A few years prior to Brock’s arrival, Governor Simcoe, with the men of the Queen’s Rangers, had cut a roadway through the dense forest between Prescott and Burlington, at the head of Lake Ontario. From Ancaster, the then western limit of the U.E. Loyalists’ settlement, this road traversed the picturesque region that surrounded the Mohawk village on the Grand River, where Joseph Brant, the famous warrior, was encamped with his Six Nation Indians. From this point it penetrated the rolling lands of the western peninsula, to the La Trenche (the Thames River), from whence Lake St. Clair and the Detroit outlet to the great lakes was reached by water. Another military road, also built by Simcoe, followed the old Indian trail through thirty-three miles of forest from York to Lake Simcoe. This shorter route to Lake Superior enabled the North-West Fur Company—established by Frobisher and McTavish, of Montreal, in 1776—to avoid canoeing up the Ottawa and its tortuous tributaries. The batteaux were brought up the St. Lawrence, breaking bulk at certain “carrying places,” then under sail up Lake Ontario to York. From here the cargoes were hauled by horses over Yonge’s military road to Lake Simcoe, thence by river and stormy Lake Huron to Fort Michilimackinac, Great Turtle Island—the Mackinaw of to-day—at the head of Lake Michigan. By this route fifty dollars was saved on every ton of freight from Ottawa to the middle north. At Mackinaw the goods were reshipped by bark canoe to the still remoter regions in the further West, where Spanish pedlars on the southern tributaries of the lower Mississippi traded with the Akamsea Indians in British goods distributed from Mackinaw.

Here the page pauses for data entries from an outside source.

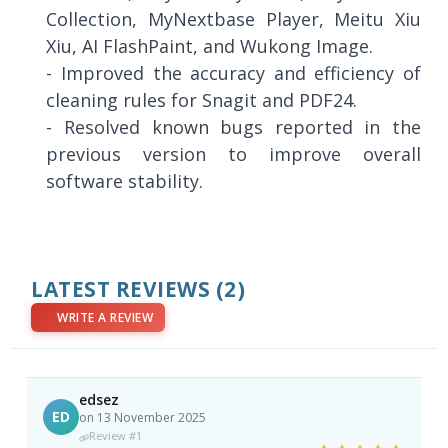
Collection, MyNextbase Player, Meitu Xiu
Xiu, AI FlashPaint, and Wukong Image.
- Improved the accuracy and efficiency of
cleaning rules for Snagit and PDF24.
- Resolved known bugs reported in the
previous version to improve overall
software stability.
LATEST REVIEWS
(2)
WRITE A REVIEW
edsez
ED
on 13 November 2025
Review #1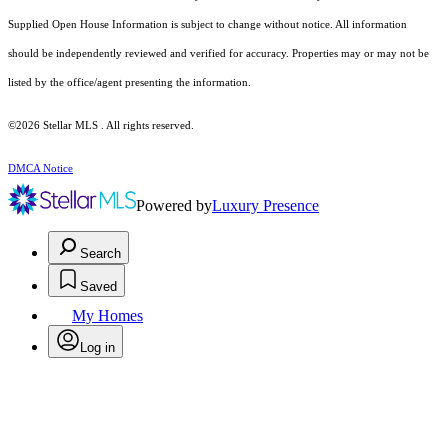
Supplied Open House Information is subject to change without notice. All information
should be independently reviewed and verified for accuracy. Properties may or may not be
listed by the office/agent presenting the information.
©2026 Stellar MLS . All rights reserved.
DMCA Notice
Powered by
Luxury Presence
Search
Saved
My Homes
Log in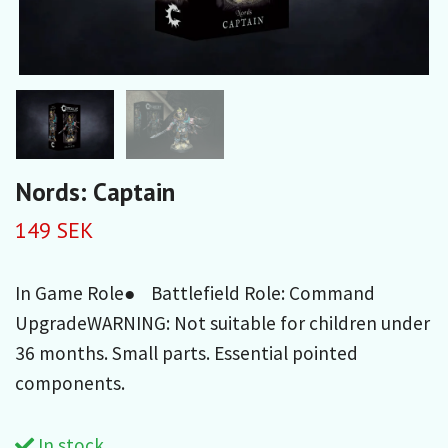
Nords: Captain
149 SEK
In Game Role● Battlefield Role: Command
UpgradeWARNING: Not suitable for children under
36 months. Small parts. Essential pointed
components.
In stock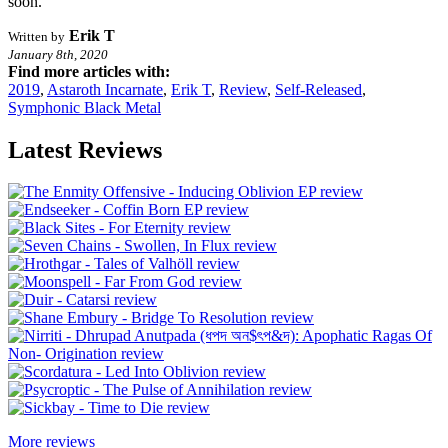
soon.
Erik T
Written by
January 8th, 2020
Find more articles with:
2019
,
Astaroth Incarnate
,
Erik T
,
Review
,
Self-Released
,
Symphonic Black Metal
Latest Reviews
More reviews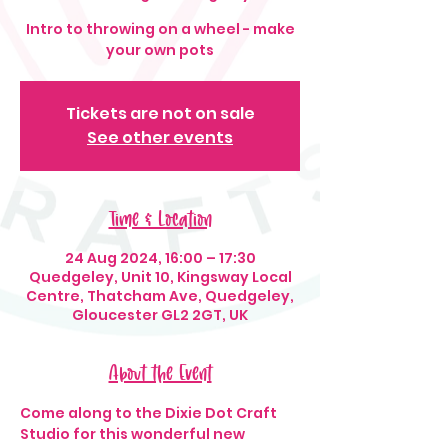
Intro to throwing on a wheel - make
your own pots
Tickets are not on sale
See other events
Time & Location
24 Aug 2024, 16:00 – 17:30
Quedgeley, Unit 10, Kingsway Local
Centre, Thatcham Ave, Quedgeley,
Gloucester GL2 2GT, UK
About the Event
Come along to the Dixie Dot Craft 
Studio for this wonderful new 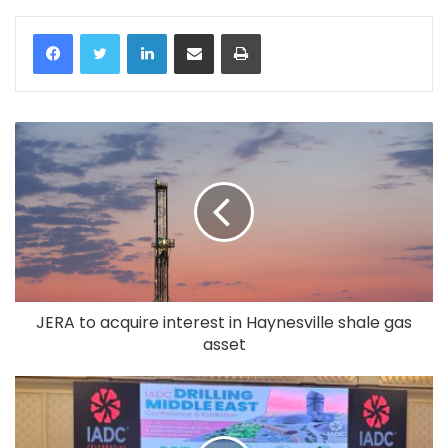
LinkedIn
Share via Email
Print
JERA to acquire interest in Haynesville shale gas
asset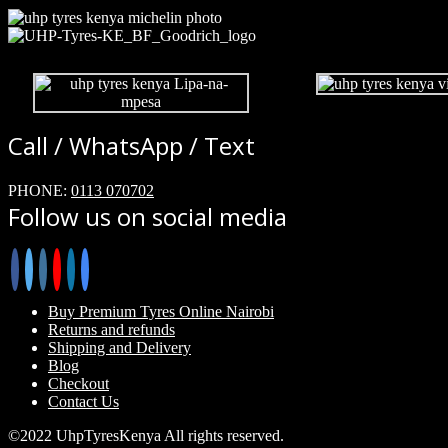
Call / WhatsApp / Text
PHONE:
0113 070702
Follow us on social media
Buy Premium Tyres Online Nairobi
Returns and refunds
Shipping and Delivery
Blog
Checkout
Contact Us
©2022 UhpTyresKenya All rights reserved.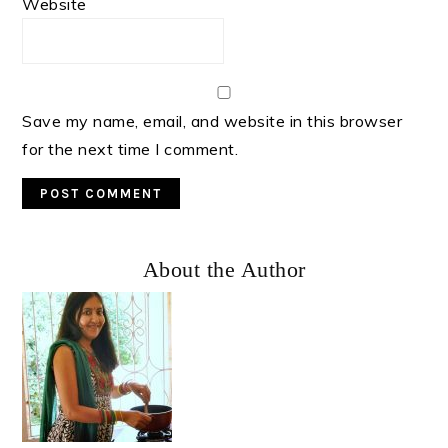
Website
Save my name, email, and website in this browser
for the next time I comment.
Primary
About the Author
Sidebar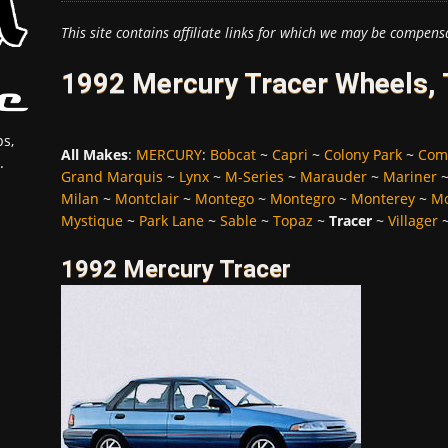
This site contains affiliate links for which we may be compens
1992 Mercury Tracer Wheels, 
s,
All Makes
:
MERCURY
:
Bobcat
~
Capri
~
Colony Park
~
Com
.
Grand Marquis
~
Lynx
~
M-Series
~
Marauder
~
Mariner
Milan
~
Montclair
~
Montego
~
Montegro
~
Monterey
~
Mo
Mystique
~
Park Lane
~
Sable
~
Topaz
~
Tracer
~
Villager
1992 Mercury Tracer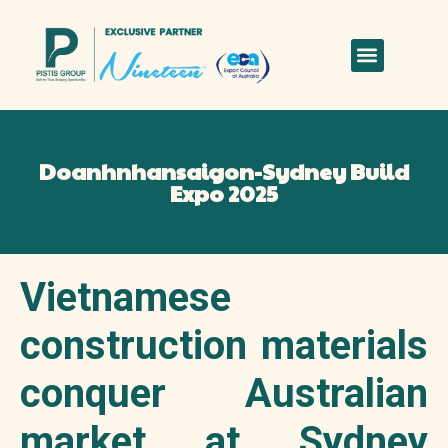
Doanhnhansaigon-Sydney Build
Expo 2025
Vietnamese
construction materials
conquer Australian
market at Sydney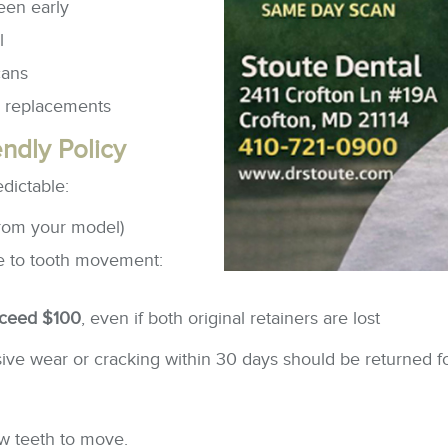
een early
l
cans
e replacements
ndly Policy
dictable:
rom your model)
due to tooth movement:
xceed $100
, even if both original retainers are lost
ve wear or cracking within 30 days should be returned fo
ow teeth to move.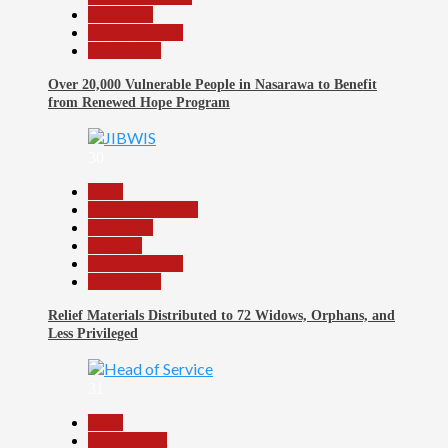
News File
Reports Matrix
Slide Show
Over 20,000 Vulnerable People in Nasarawa to Benefit
from Renewed Hope Program
30
Beats
Headline Reports
News File
Religion
Reports Matrix
Slide Show
Relief Materials Distributed to 72 Widows, Orphans, and
Less Privileged
31
Beats
Government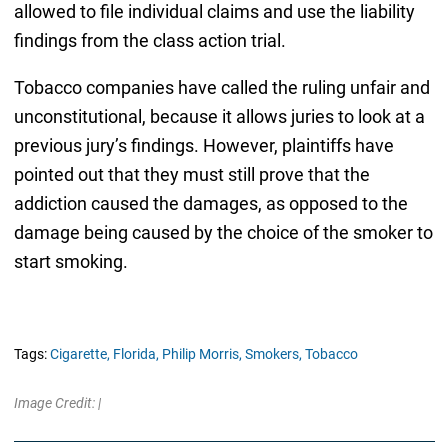
allowed to file individual claims and use the liability
findings from the class action trial.
Tobacco companies have called the ruling unfair and
unconstitutional, because it allows juries to look at a
previous jury’s findings. However, plaintiffs have
pointed out that they must still prove that the
addiction caused the damages, as opposed to the
damage being caused by the choice of the smoker to
start smoking.
Tags:
Cigarette,
Florida,
Philip Morris,
Smokers,
Tobacco
Image Credit: |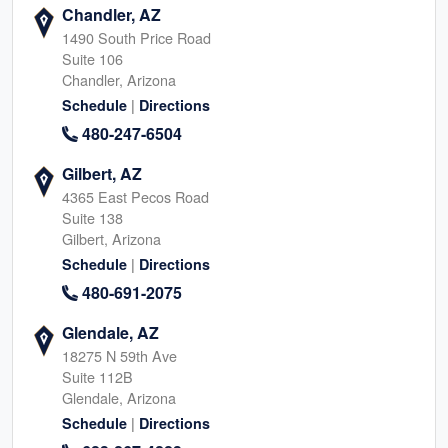
Chandler, AZ
1490 South Price Road
Suite 106
Chandler, Arizona
|
Schedule
Directions
480-247-6504
Gilbert, AZ
4365 East Pecos Road
Suite 138
Gilbert, Arizona
|
Schedule
Directions
480-691-2075
Glendale, AZ
18275 N 59th Ave
Suite 112B
Glendale, Arizona
|
Schedule
Directions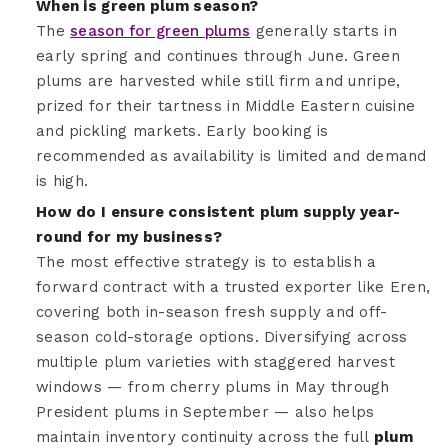
When is green plum season?
The
season for green plums
generally starts in
early spring and continues through June. Green
plums are harvested while still firm and unripe,
prized for their tartness in Middle Eastern cuisine
and pickling markets. Early booking is
recommended as availability is limited and demand
is high.
How do I ensure consistent plum supply year-
round for my business?
The most effective strategy is to establish a
forward contract with a trusted exporter like Eren,
covering both in-season fresh supply and off-
season cold-storage options. Diversifying across
multiple plum varieties with staggered harvest
windows — from cherry plums in May through
President plums in September — also helps
maintain inventory continuity across the full
plum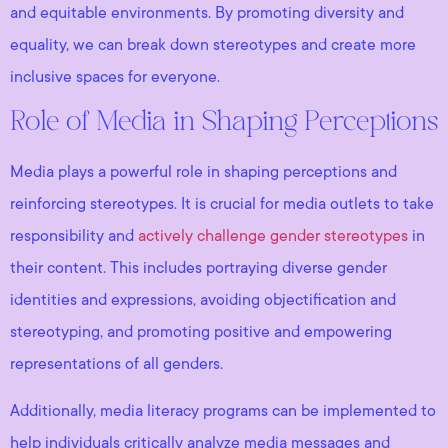
and equitable environments. By promoting diversity and
equality, we can break down stereotypes and create more
inclusive spaces for everyone.
Role of Media in Shaping Perceptions
Media plays a powerful role in shaping perceptions and
reinforcing stereotypes. It is crucial for media outlets to take
responsibility and
actively challenge gender stereotypes
in
their content. This includes portraying diverse gender
identities and expressions, avoiding objectification and
stereotyping, and promoting positive and empowering
representations of all genders.
Additionally, media literacy programs can be implemented to
help individuals critically analyze media messages and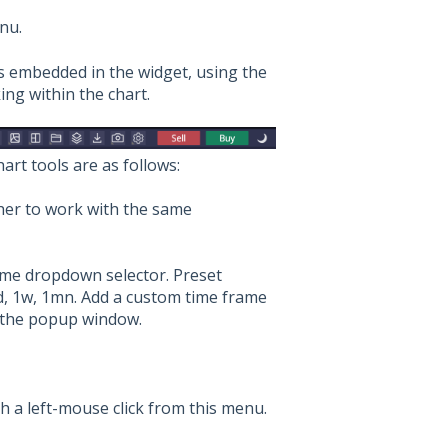
nu.
ls embedded in the widget, using the
ing within the chart.
hart tools are as follows:
her to work with the same
me dropdown selector. Preset
d, 1w, 1mn. Add a custom time frame
n the popup window.
h a left-mouse click from this menu.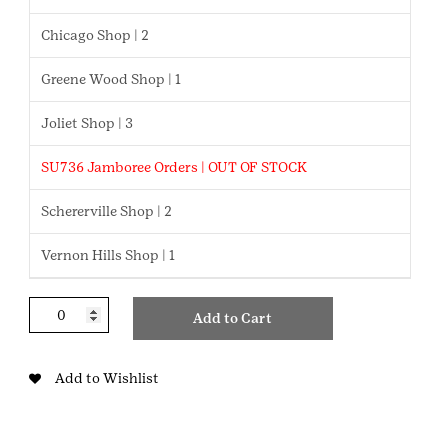
Chicago Shop | 2
Greene Wood Shop | 1
Joliet Shop | 3
SU736 Jamboree Orders | OUT OF STOCK
Schererville Shop | 2
Vernon Hills Shop | 1
Graduation
Add to Cart
Cords
quantity
Add to Wishlist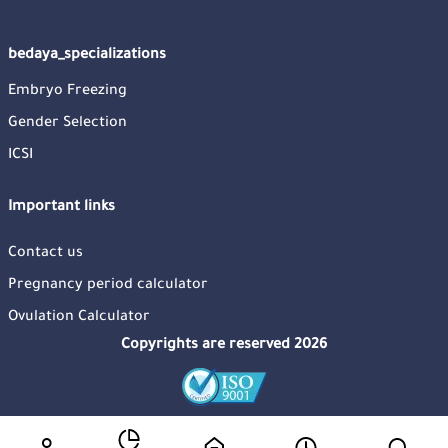
bedaya_specializations
Embryo Freezing
Gender Selection
ICSI
Important links
Contact us
Pregnancy period calculator
Ovulation Calculator
Copyrights are reserved 2026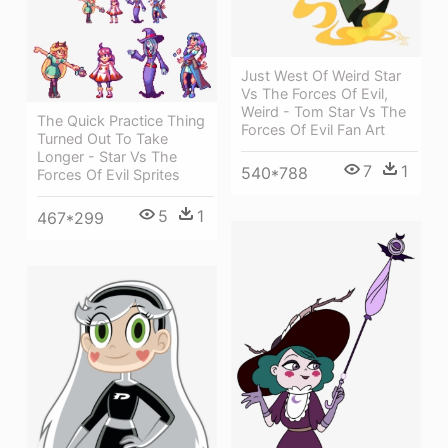
Just West Of Weird Star
Vs The Forces Of Evil,
Weird - Tom Star Vs The
The Quick Practice Thing
Forces Of Evil Fan Art
Turned Out To Take
Longer - Star Vs The
7
1
540*788
Forces Of Evil Sprites
5
1
467*299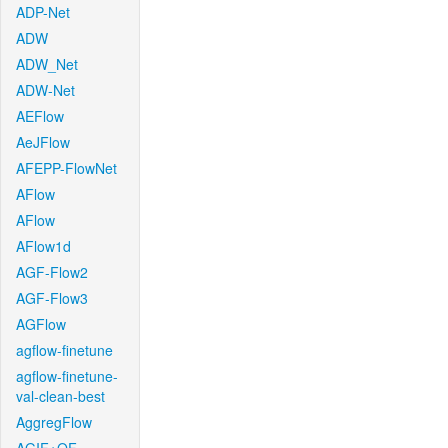
ADP-Net
ADW
ADW_Net
ADW-Net
AEFlow
AeJFlow
AFEPP-FlowNet
AFlow
AFlow
AFlow1d
AGF-Flow2
AGF-Flow3
AGFlow
agflow-finetune
agflow-finetune-
val-clean-best
AggregFlow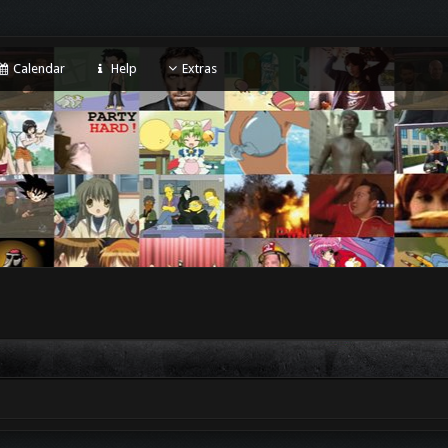
Calendar
Help
Extras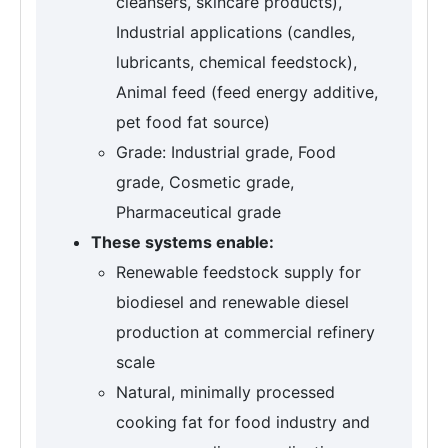
cleansers, skincare products),
Industrial applications (candles,
lubricants, chemical feedstock),
Animal feed (feed energy additive,
pet food fat source)
Grade: Industrial grade, Food
grade, Cosmetic grade,
Pharmaceutical grade
These systems enable:
Renewable feedstock supply for
biodiesel and renewable diesel
production at commercial refinery
scale
Natural, minimally processed
cooking fat for food industry and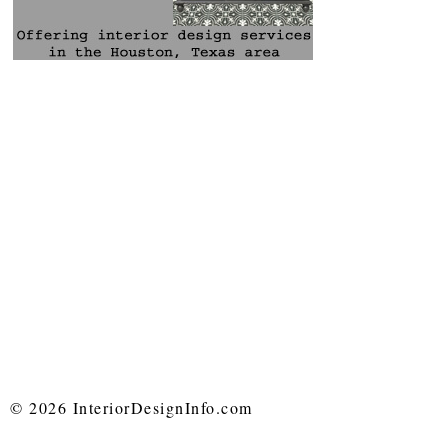
© 2026 InteriorDesignInfo.com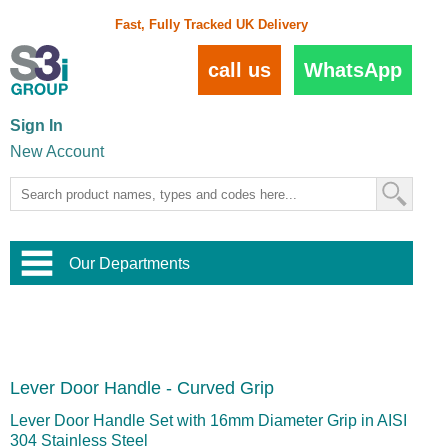
Fast, Fully Tracked UK Delivery
call us
WhatsApp
Sign In
New Account
Our Departments
Balustrade and Handrail
View All Balustrade Systems
or
Landscape and Garden
Try Our 3D Balustrade Configurator
Stainless Steel Wire Trellis
,
Lever Door Handle - Curved Grip
Home and Interior
Wire Balustrade Systems
and
Landscaping
Door Hardware
,
Lever Door Handle Set with 16mm Diameter Grip in AISI
Commercial Fittings
304 Stainless Steel
Designer Architectural Hardware
,
Interior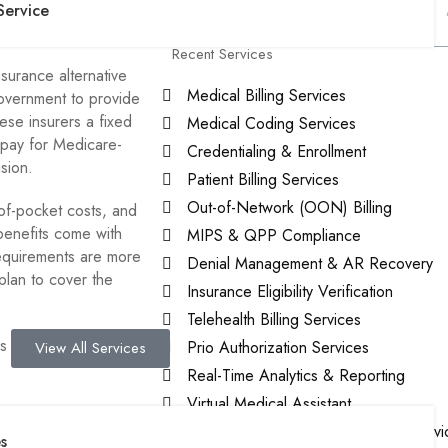
of Medicare
Service
Recent Services
surance alternative
Medical Billing Services
government to provide
ese insurers a fixed
Medical Coding Services
 pay for Medicare-
Credentialing & Enrollment
ision.
Patient Billing Services
Out-of-Network (OON) Billing
of-pocket costs, and
benefits come with
MIPS & QPP Compliance
requirements are more
Denial Management & AR Recovery
lan to cover the
Insurance Eligibility Verification
Telehealth Billing Services
 for 2026, what it
Prio Authorization Services
View All Services
Real-Time Analytics & Reporting
Virtual Medical Assistant
ge?
Patient-Centered Medical Home Servi
s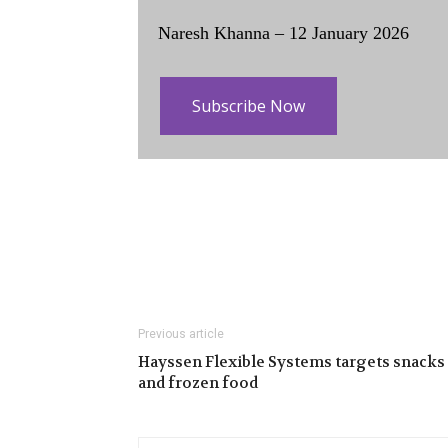
Naresh Khanna – 12 January 2026
Subscribe Now
Previous article
Hayssen Flexible Systems targets snacks
and frozen food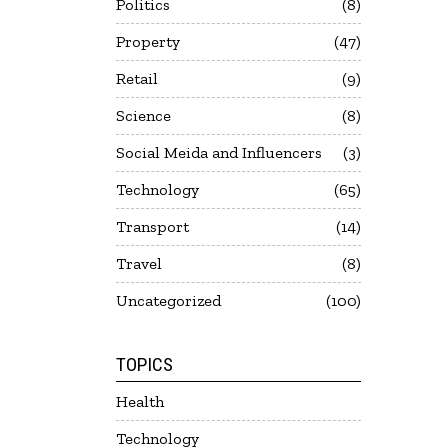
Politics
8
Property
47
Retail
9
Science
8
Social Meida and Influencers
3
Technology
65
Transport
14
Travel
8
Uncategorized
100
TOPICS
Health
Technology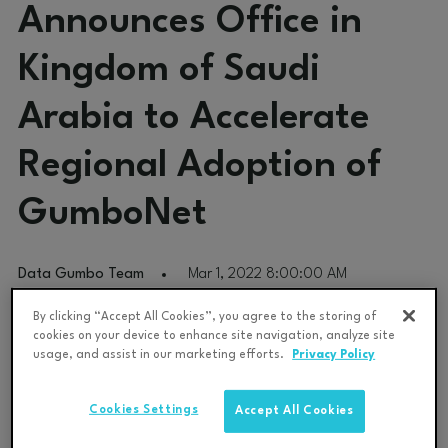
Announces Office in
Kingdom of Saudi
Arabia to Accelerate
Regional Adoption of
GumboNet
Data Gumbo Team
Mar 1, 2022 8:00:00 AM
By clicking “Accept All Cookies”, you agree to the storing of
Saudi Aramco Energy Ventures Portfolio Company Opens
cookies on your device to enhance site navigation, analyze site
Regional Office In Saudi Arabia Amid Record Growth on Global
usage, and assist in our marketing efforts.
Privacy Policy
Scale
Cookies Settings
Accept All Cookies
Data Gumbo
,
the
industrial smart contract network company,
today announced the launch of an office in Khobar, Saudi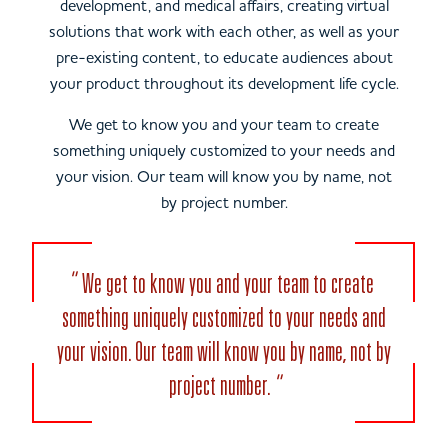
development, and medical affairs, creating virtual
solutions that work with each other, as well as your
pre-existing content, to educate audiences about
your product throughout its development life cycle.
We get to know you and your team to create
something uniquely customized to your needs and
your vision. Our team will know you by name, not
by project number.
We get to know you and your team to create
something uniquely customized to your needs and
your vision. Our team will know you by name, not by
project number.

The records of these trips through a wilderness of forest and stream, with their exhilarating hardships, had a singular fascination for Isaac Brock. It was not long before he had won, with his conquering ways and robust manhood, the allegiance of the big-hearted fur-traders in Montreal. Their wild legends of the great fur country rang in his ears, and his receptive mind was soon stored with the exploits of Radisson and Groseillers, Joliette, Marquette, and other famous pathfinders, with whose exploits a century and a half before, aided by his fluency in French, he became wonderfully familiar.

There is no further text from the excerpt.